“The underlying problem was the KDF’s poor operational setup and procedures at El Adde,” the report asserts.
Several shortcomings on the part of the Kenya Defence Forces (KDF) and the African Union Mission in Somalia account for the heavy losses suffered in the attack on the KDF base at El Adde early this year, states a report issued on Wednesday by a New York-based think tank.“The underlying problem was the KDF’s poor operational setup and procedures at El Adde,” the report asserts.
It places equal weight on Amisom’s decision to deploy a relatively small number of Kenyan troops —probably fewer than 200 — in a remote part of Somalia “where al-Shabaab retained considerable freedom of movement.”
The El Adde forward operating base was also poorly designed for defensive purposes, says the study published by the International Peace Institute and written by Prof Paul Williams, a security policy specialist at a university in Washington DC.
More than one kilometre long and nearly one kilometre wide, the El Adde base was “much too big for a company-plus formation to adequately defend,” the report finds.
It further notes that Amisom “has lacked the engineering capabilities to provide more sophisticated defences for its troops in forward operating bases like El Adde.”
Shabaab’s targeting of Amisom supply routes has made it “extremely difficult” for Amisom to deploy even its limited engineering units in remote locations, the report adds.
Communications problems and insufficient military resources may have contributed to the large, but still unspecified, Kenyan death toll, Prof Williams suggests in his 12-page analysis.
The KDF’s El Adde base was in an Amisom sector under Ethiopian command, and the closest Amisom base, about 50 kilometres away, was garrisoned by Ethiopian soldiers, the report notes.
“Amisom troop-contributing countries had a long history of struggling to coordinate their actions,” Prof Williams observes.
MILITARY HELICOPTERS
At the time of the January 15 raid, he adds, Amisom also lacked military helicopters that might have been able to repulse the attack.
These limitations were made worse by Shabaab’s destruction of the local telecommunications tower just prior to the attack.
The loss of this asset “would not have been a problem if Amisom had had a secure military communications system, but it did not,” Prof Williams observes.

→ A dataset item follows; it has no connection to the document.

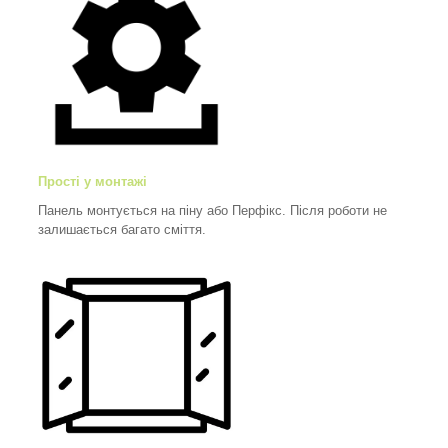
Прості у монтажі
Панель монтується на піну або Перфікс. Після роботи не
залишається багато сміття.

As a result, the George Washington University scholar continues, the initial attempts to rescue the besieged KDF contingent were undertaken not by the closest Amisom forces but by KDF troops based at Mandera, Elwak, and Wajir across the border in Kenya.
Amisom may have already learned some lessons from the decimation of the KDF force at El Adde, Prof Williams surmises.
He notes that a similar Shabaab attack on an Ethiopian base at Halgan last month was beaten back — “not least because the Ethiopian defenders received rapid support from some of their national helicopter gunships and UN utility helicopters.”
“The apparently poor state of the relationship between the KDF forces at El Adde and the local population” may have also contributed to the disastrous outcome, Prof Williams speculates. Kenyan troops seemingly lacked adequate intelligence on Shabaab’s movements, he notes.
Strains between the Kenyans and the elders of the Marehan clan, who are dominant in the area, were “not simply the fault of the commanding officer in El Adde,” the report cautions.
SUPPORT FOR MADOBE
Kenya’s longstanding support of Ahmed Madobe, a rival Somali leader in Kismayo, “had angered some Marehan elders,” Prof Williams recounts.
“Furthermore,” he adds, “some people in the Gedo region were angry with the KDF because Kenyan jets had regularly bombed some rural communities they mistook for Al-Shabaab forces.”
A recent report by UN Secretary-General Ban Ki-moon stated that Kenyan air strikes killed 29 civilians in Somalia following Shabaab’s attack on El Adde. Kenya dismissed the report.
The International Peace Institute’s “issue brief” laments the Kenyan government’s continued silence in regard to the number of KDF soldiers killed or possibly taken hostage at El Adde.
Kenyan authorities had promised a few days after the attack seven months ago that they would provide a full and frank account of what happened at El Adde. But this has not occurred, Prof Williams points out.
The reluctance to reveal casualty figures may reflect Amisom’s policy more than Kenya’s, he suggests.
“When Kenyan peacekeepers have died during deployment in UN peacekeeping operations, for example, they are all publicly recognised,” the report says, noting that a total of 58 Kenyans are reported to have been killed while serving as UN peacekeepers.
RECOGNISE THE DEAD
It thus “seems strange,” the report adds, not to recognise those peacekeepers killed while performing tasks mandated by the United Nations Security Council and the African Union.
“Yet neither the Security Council nor the AU appear to have asked, let alone pressured, Amisom’s troop-contributing countries to publicly declare their dead,” Prof Williams writes.
He notes that officials familiar with the recovery operations at El Adde recently told CNN investigation that “at least 141” Kenyan soldiers were killed there.
“Secrecy hands Al-Shabaab a propaganda victory by allowing its narratives (and videos) to go uncontested and shape the dominant narrative of the event,” Prof Williams argues.